Jeden był dla mnie wyjątkowy,
i na krawędzi serca przysiadł.
Mówił o tamtym i o owym,
zostawił trwały ślad w zapiskach.
I znowu deszcz po strofach dzwoni,
kropla za kroplą je przenika.
Poeta pisze nowy tomik,
kropka zasnęła w mokrych smykach.
Komentarze (18)
Piękny wiersz.

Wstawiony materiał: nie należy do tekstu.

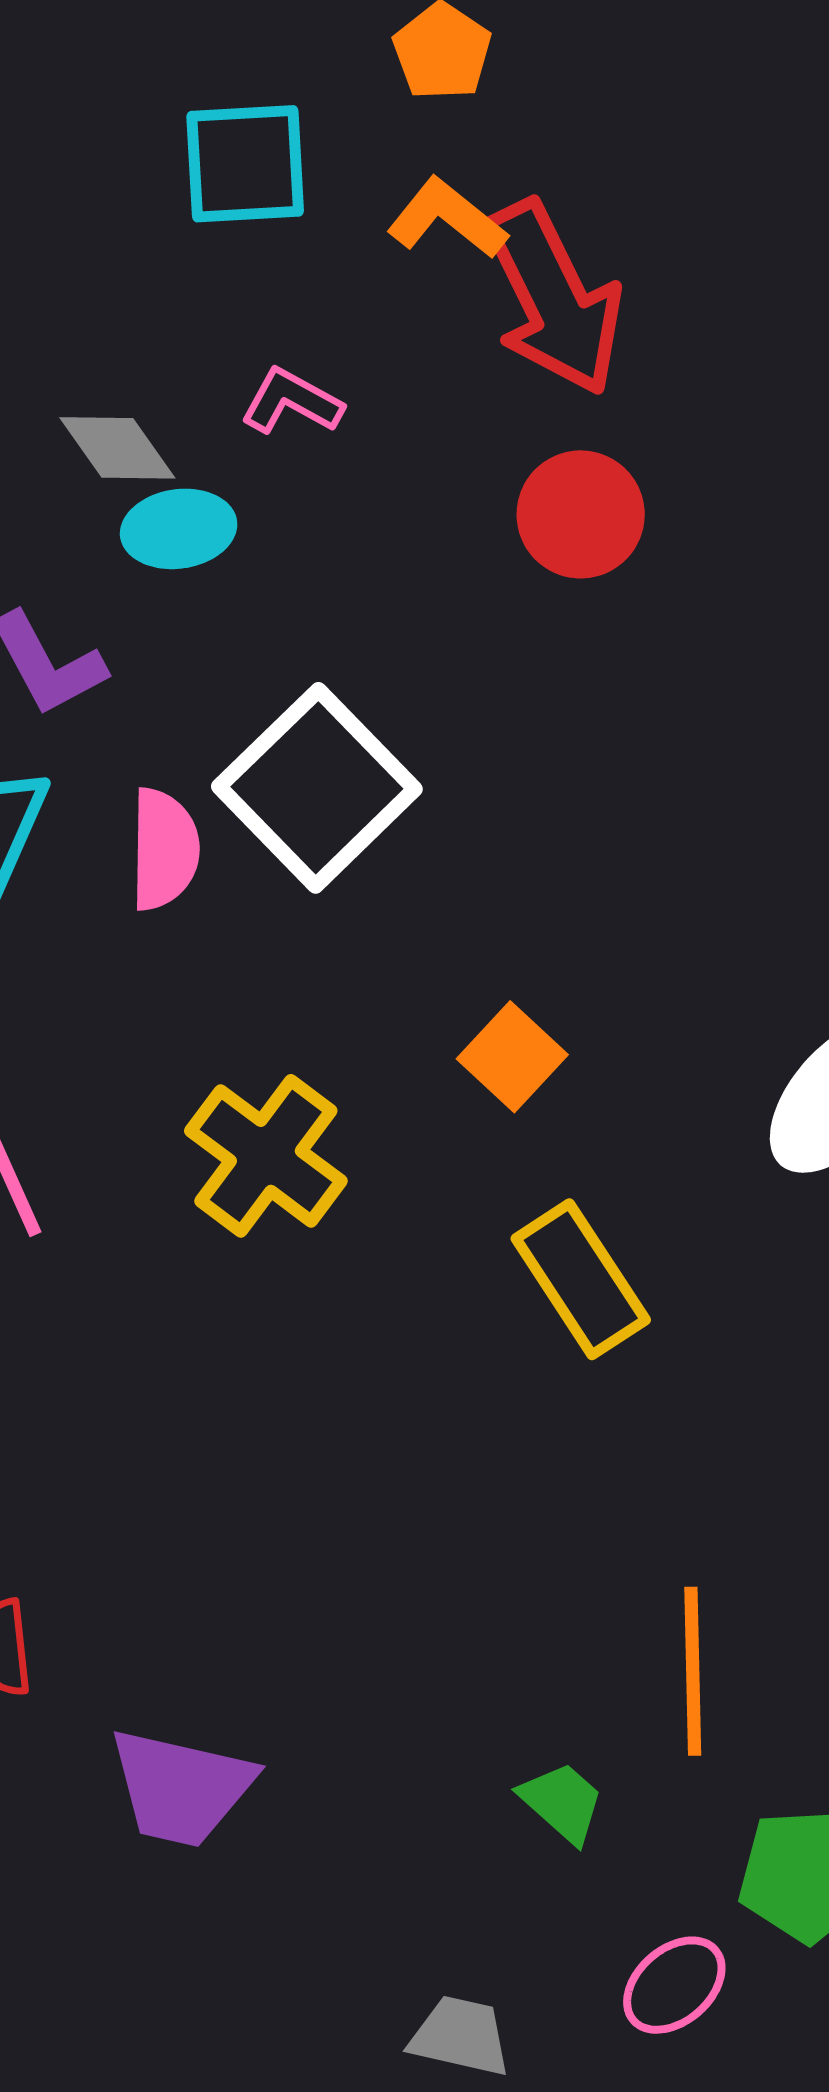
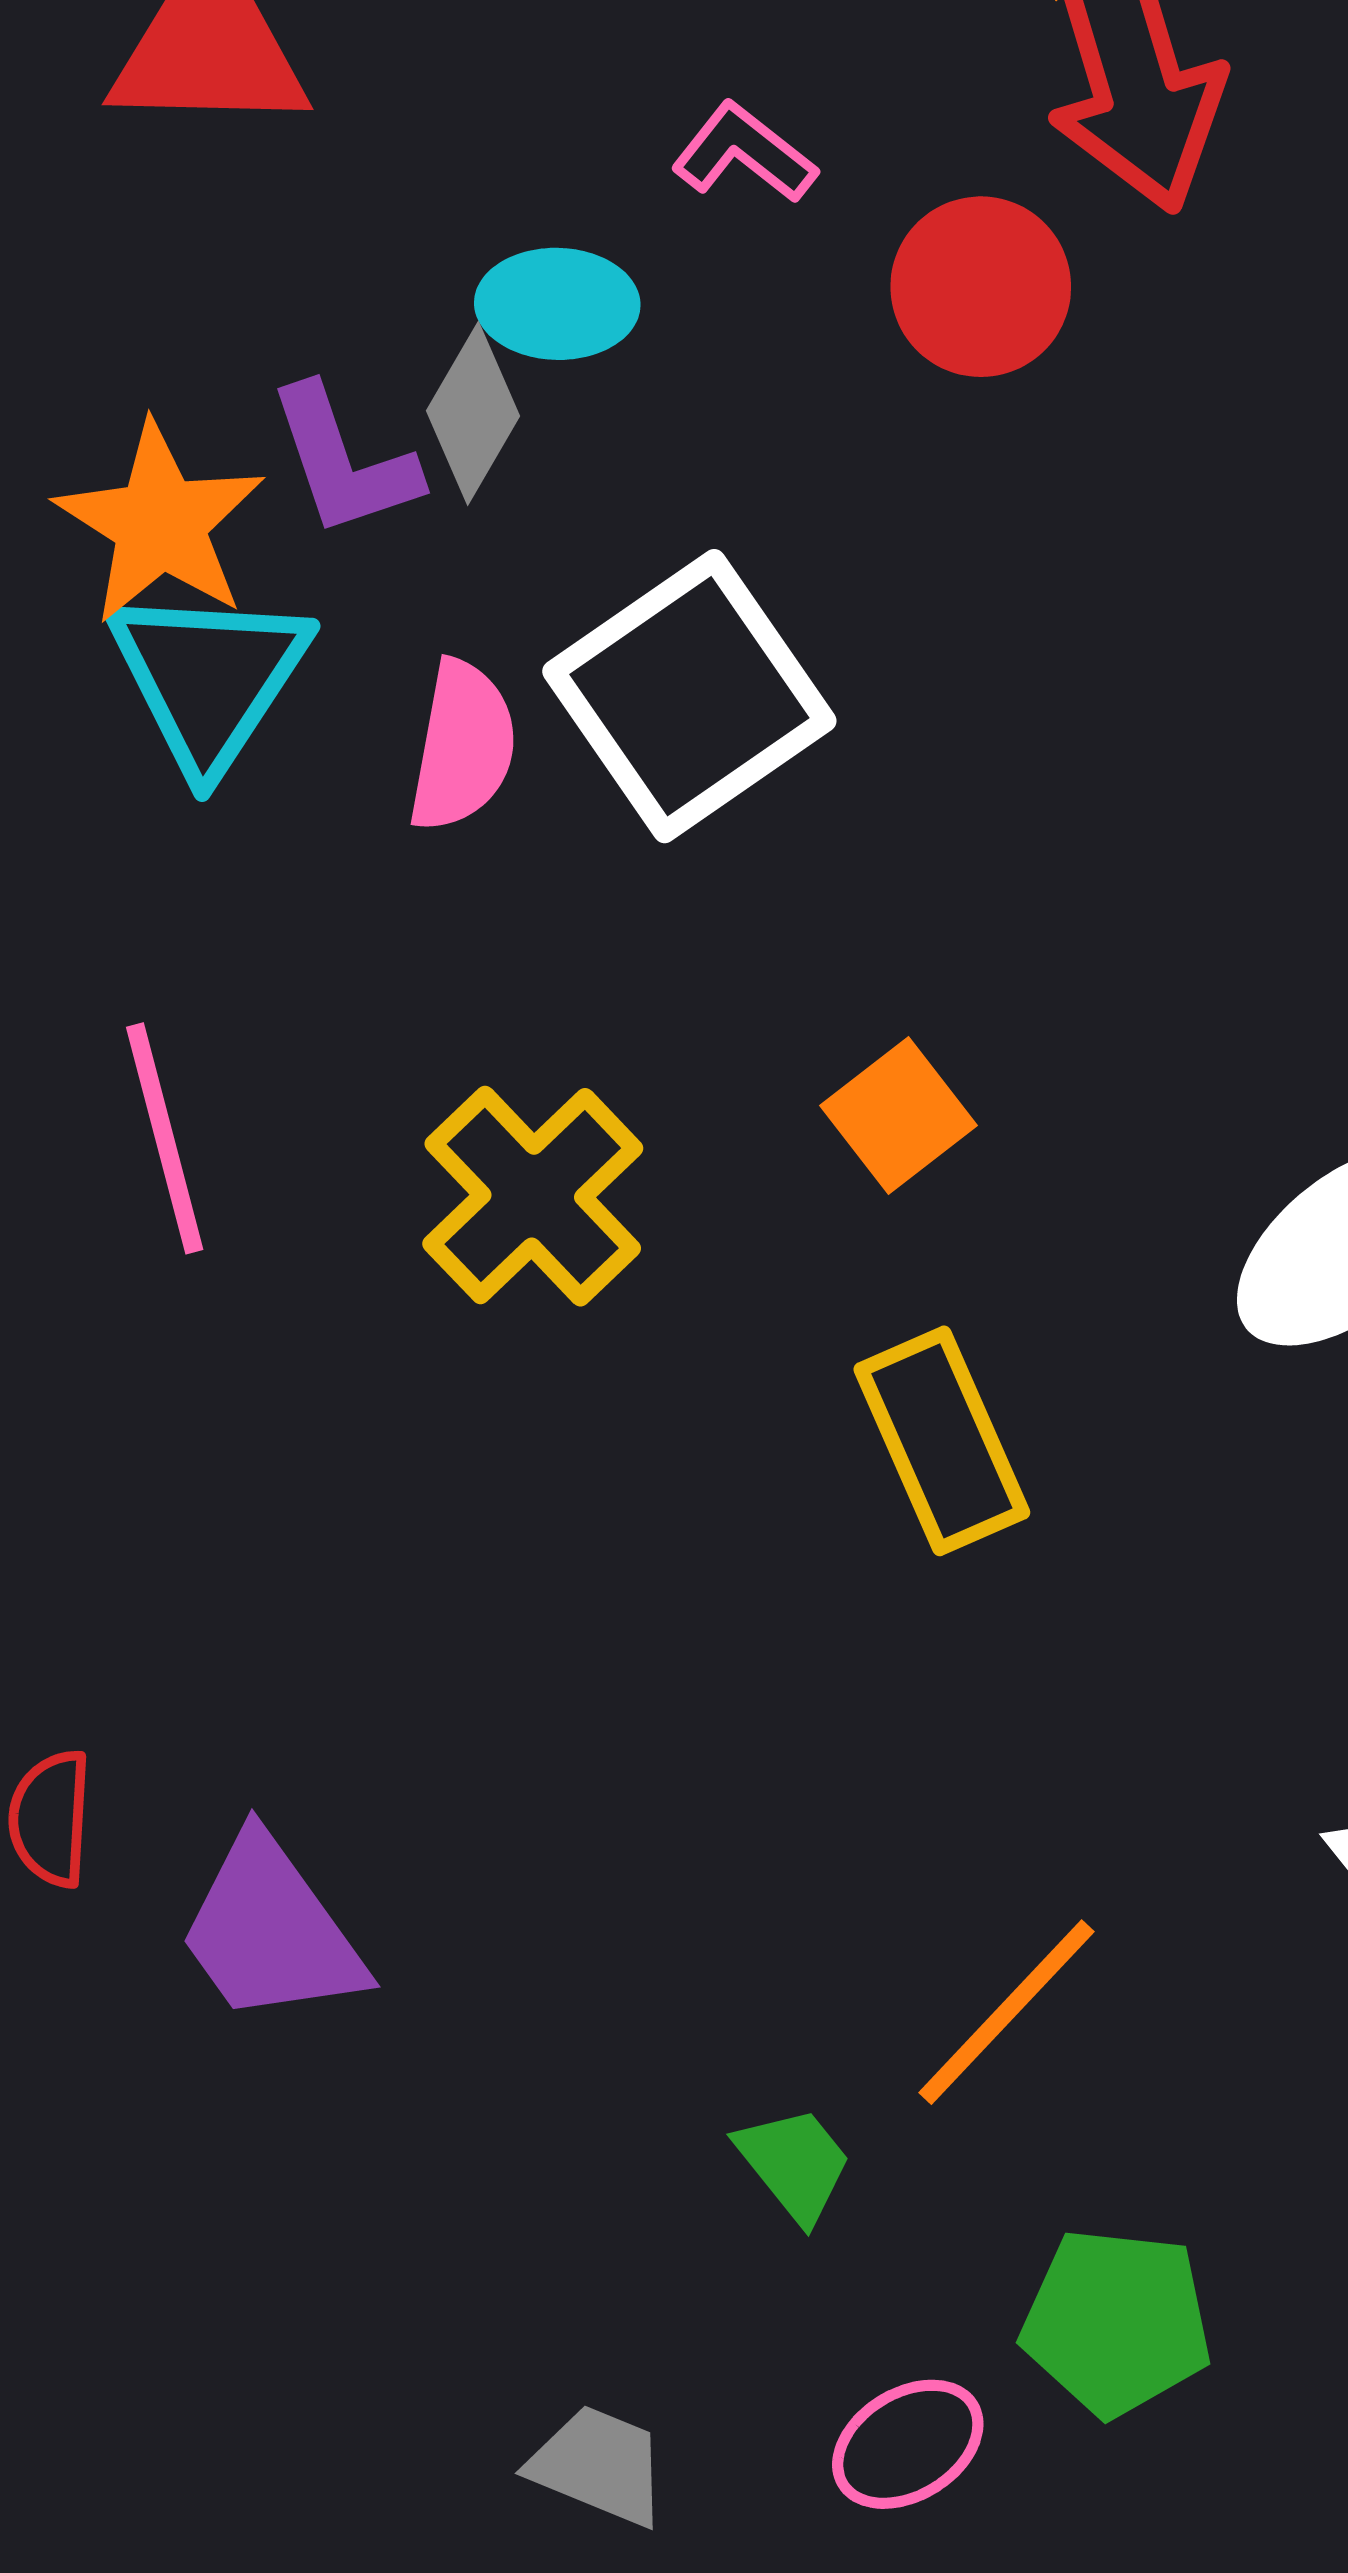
gray diamond: (117, 448) -> (473, 413), moved, turned 56
red circle: (581, 514) -> (981, 287), moved
orange line: (693, 1671) -> (1006, 2012), turned 35
purple trapezoid: (181, 1787) -> (271, 1931), moved, turned 32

Z przyjemnością przeczytałem.
Pozdrawiam :)
liryka wysokich lotów. wiersz pisany deszczem na
parapecie - świetne metafory.
pozdrawiam serdecznie :):)
piękny melancholijny - warto takie wiersze
przypominać:-)
pozdrawiam
Przepiękny, przyrodniczy wiersz, a u mnie wcale nie
pada, pozdrawiam :)
Ładnie:) W finale zamiast
"kropka zasnęła w mokrych smykach."
przeczytało mi się
"by zrosić lico czytelnika." ale to nie mój wiersz.
Miłego dnia:)
może i mokro, ale pięknie u Ciebie Magdo :)
Witaj Magdo.
Piękny nastrojowy wiersz w jesiennym
klimacie, w którym nawet zimny
deszcz jest cieplutką poezją.
Serdecznie pozdrawiam.
Śliczny wiersz! :)
Pięknie tylko szkoda że pada...miłego
piękny wiersz... dobrze, że przypomniałaś :-)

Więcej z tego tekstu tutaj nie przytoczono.